While broadcasters might wince at all the attention Rugh gives the elitist print media in his latest effort, he does so with a reason: to provide a context if not a contrast to the 21st Century’s boom in transnational broadcasting in the Middle East.
Rugh is well known for his seminal taxonomies of Arab media, which many scholars feel add components to a needed unified theory of Arab mass media-some still yearn for a better model of the Arab Press that encompasses all of Rugh’s macro-media definitions yet adds a concise and cogent sociological element that would set Arab media apart from media in the rest of the world.
The author’s well-known media functions and structures have been modified since his earlier work. He groups each of the 22 Arab countries of the Middle East into his list of functions. Some of his definitions are comfortably familiar, such as his discussion of mobilization, loyalist and diverse press types. But he has added another category, the transitional press, into which Egypt, Jordan, Tunisia and Algeria are grouped. Scholars fond of citing this aspect of Rugh’s work need to study this 2004 effort-which is a completely different publication and not a new edition, in a technical sense¾to bring themselves up to date.
Perhaps the most interesting additions is a look at the off-shore pan-Arab print media phenomenon (the so-called “Cyprus Press”), and his review of pan-Arab television since the 1990’s, which he maintains is both reflective and expansive; and which acts competitively internationally, while adhering to domestic uniformity.

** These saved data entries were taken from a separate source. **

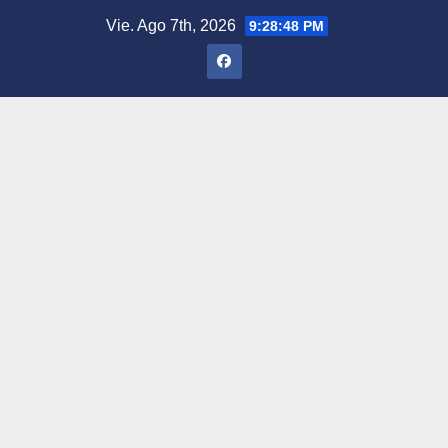
Saltar
Vie. Ago 7th, 2026
9:28:49 PM
al
contenido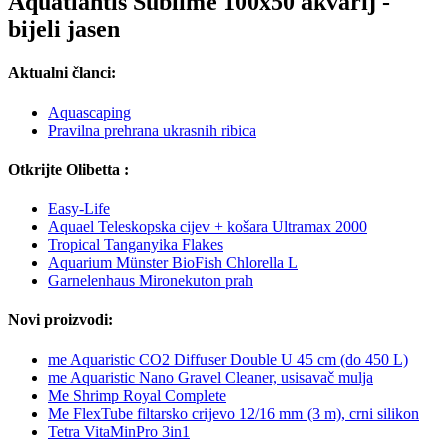
Aquatlantis Sublime 100x50 akvarij -
bijeli jasen
Aktualni članci:
Aquascaping
Pravilna prehrana ukrasnih ribica
Otkrijte Olibetta :
Easy-Life
Aquael Teleskopska cijev + košara Ultramax 2000
Tropical Tanganyika Flakes
Aquarium Münster BioFish Chlorella L
Garnelenhaus Mironekuton prah
Novi proizvodi:
me Aquaristic CO2 Diffuser Double U 45 cm (do 450 L)
me Aquaristic Nano Gravel Cleaner, usisavač mulja
Me Shrimp Royal Complete
Me FlexTube filtarsko crijevo 12/16 mm (3 m), crni silikon
Tetra VitaMinPro 3in1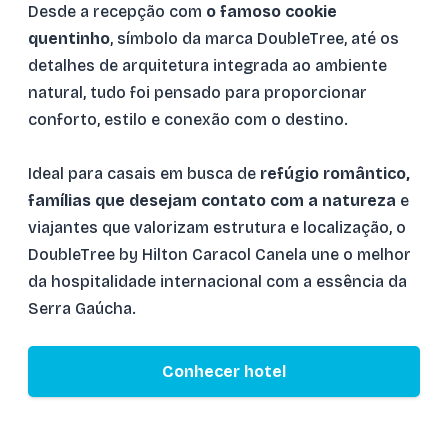
Desde a recepção com
o famoso cookie
quentinho
, símbolo da marca DoubleTree, até os
detalhes de arquitetura integrada ao ambiente
natural, tudo foi pensado para proporcionar
conforto, estilo e conexão com o destino.
Ideal para casais em busca de
refúgio romântico,
famílias que desejam contato com a natureza
e
viajantes que valorizam estrutura e localização, o
DoubleTree by Hilton Caracol Canela une o melhor
da hospitalidade internacional com a essência da
Serra Gaúcha.
Conhecer hotel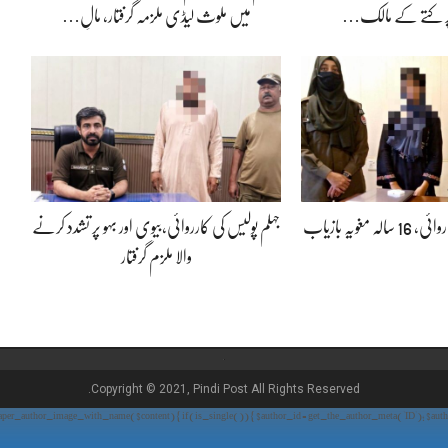
ر کتے کے مالک…
میں ملوث لیڈی ملزمہ گرفتار، مالِ…
مغویہ بازیاب
جہلم پولیس کی کارروائی،بیوی اور بہو پر تشدد کرنے
والا ملزم گرفتار
Copyright © 2021, Pindi Post All Rights Reserved.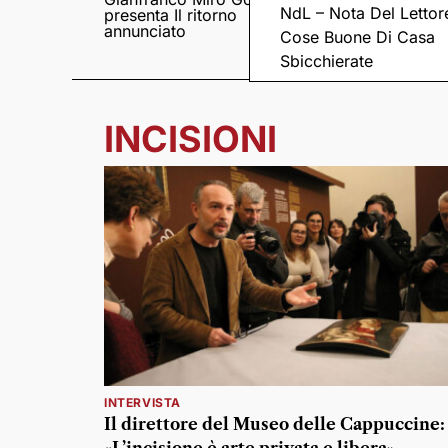
NdL – Nota Del Lettor
presenta Il ritorno
Came tornano con il
annunciato
disco “C’è ancora
Cose Buone Di Casa
amore”
Sbicchierate
INCISIONI
INTERVISTA
Il direttore del Museo delle Cappuccine: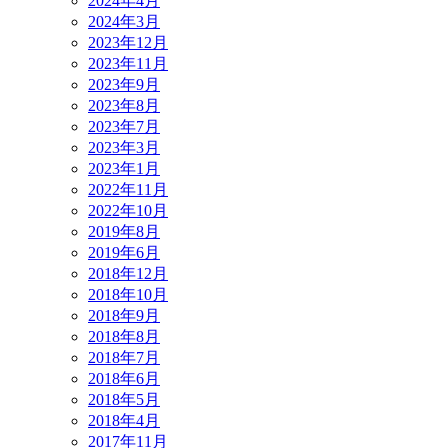
2024年4月
2024年3月
2023年12月
2023年11月
2023年9月
2023年8月
2023年7月
2023年3月
2023年1月
2022年11月
2022年10月
2019年8月
2019年6月
2018年12月
2018年10月
2018年9月
2018年8月
2018年7月
2018年6月
2018年5月
2018年4月
2017年11月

As with his previous publication, Arab Mass Media is a must-have for any academic, personal and professional library but especially for media scholars and anyone who cares or writes about Middle East Media.
–TBS Journal
Rating: 5 / 5
I read the first four chapters of this book and threw it away. It’s a waste of time and money. William Rugh knows zilch about the mass media and his readings on media theory seem to not have gone beyond a couple of books, the most recent of them published in 1974. Don’t be fooled by his former job as U.S. ambassador to Yemen and U.A.E. It just gives a fake illusion of credibility and allows him to speak with authority about the “Arab media,” as if he has spent his life systematically studying the media in Arabic World, which incidentally includes 300+ million people of diverse political, cultural, social, religious, educational and economic backgrounds. But it seems Rugh didn’t learn that fact from his long years in two of the smallest countries in the Arabic world. So, he doesn’t hesitate to speak of Arab culture, Arab mind, Arab values and a whole panoply of baseless and uncorroborated generalizations about the “Arab media.” To be fair, he does point out to the “variations between Arab countries,” but that doesn’t stop him from making sweeping statements like “while the American journalist seems to have a passion for factual details and statistics, the Arab journalist by contrast seems to give more attention to the correct words, phrasing, and grammar…” What a useless, silly, bordering on racist statement. Not just that; the book is not based on any systematic research. After claiming that the book will focus on Arab news and commentary, he tells us that since there are no content analysis studies of “Arab media,” his generalizations will be “based primarily on the conclusions of qualified observers.” To make it worse, those observers don’t seem to exceed a handful of journalists with no formal training in media research! In addition, the book is rampant with grammatical, dictation and factual errors. Even the tables and statistics (obtained from credible resources like the UNESCO) are full of mistakes and copied incorrectly. Citations and notes are also inadequate and unprofessional. Instead of making blatant, stereotypical and useless generalizations and relying on simplistic conceptions of the media and the Arabic-speaking countries, Rugh should’ve focused on the countries he really knows and had lived in and on topics within his field of expertise.